Investor confidence was evident throughout Europe yesterday as China said that its exports soared 25pc in January compared to the corresponding month in 2011.
Economists had predicted a 17.5pc rise. Imports rose 28.8pc compared with an expected 23.5pc among economists.
EU leaders also reached a landmark agreement on the region's budget following marathon talks. The budget – which extends to the end of the decade – had been cut for the first time in its history.
A flurry of positive earnings news from the United States also buoyed markets. The Standard & Poor's 500 Index hit its highest level since November 2007 as data also showed that the US trade deficit contracted more than had been expected.
"The improvement in China's data is a positive for European equities," said Richard Scrope, who helps manage £100m as fund manager at Oriel Asset Management in London.
"The European Union's decision to cut the budget is a prudent one. A prioritisation of where money should be spent is better than simply increasing spending on everything."
In Ireland, the Overall ISEQ Index was lifted 1.38pc, or 49.11 points, to enter the weekend at 3,606.24. The last time it closed above that level was on October 3, 2008, when it was at 3,943. By the end of that year it had hit 2,343.
Stocks on the move again included those that had been to the fore of corporate activity during the week. CRH added 2.51pc. or 38.5 cent, to close at €15.72.
Aer Lingus advanced 5.7pc, or 7.4 cent, to €1.37 on the back of its strong full-year results this week. That's more than the €1.30 that Ryanair has offered for the shares and indicates investors anticipate Ryanair will have to raise its bid for the carrier.

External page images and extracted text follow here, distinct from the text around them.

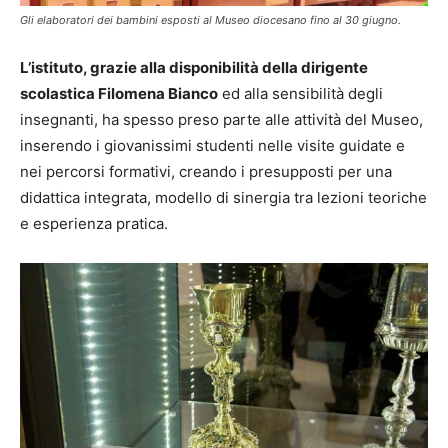
Gli elaboratori dei bambini esposti al Museo diocesano fino al 30 giugno.
L’istituto, grazie alla disponibilità della dirigente
scolastica Filomena Bianco
ed alla sensibilità degli
insegnanti, ha spesso preso parte alle attività del Museo,
inserendo i giovanissimi studenti nelle visite guidate e
nei percorsi formativi, creando i presupposti per una
didattica integrata, modello di sinergia tra lezioni teoriche
e esperienza pratica.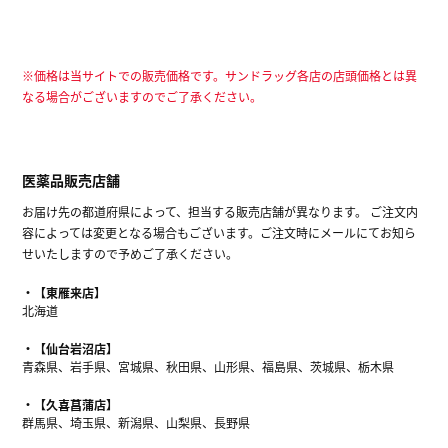
※価格は当サイトでの販売価格です。サンドラッグ各店の店頭価格とは異
なる場合がございますのでご了承ください。
医薬品販売店舗
お届け先の都道府県によって、担当する販売店舗が異なります。 ご注文内
容によっては変更となる場合もございます。ご注文時にメールにてお知ら
せいたしますので予めご了承ください。
【東雁来店】
北海道
【仙台岩沼店】
青森県、岩手県、宮城県、秋田県、山形県、福島県、茨城県、栃木県
【久喜菖蒲店】
群馬県、埼玉県、新潟県、山梨県、長野県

Shares in DCC, which earlier this week said it was considering shifting its listing to London, advanced 2pc, or 53 cent, to €27.04.
Decliners included mining firm Kenmare Resources, which fell 2.9pc to 44 cent, while in London food group Greencore fell 2pc to £1.10.
National benchmark indices advanced in all of the 18 western European markets except Greece. The UK's FTSE 100 gained 0.6pc, France's CAC 40 rose 1.4pc and Germany's DAX added 0.8pc.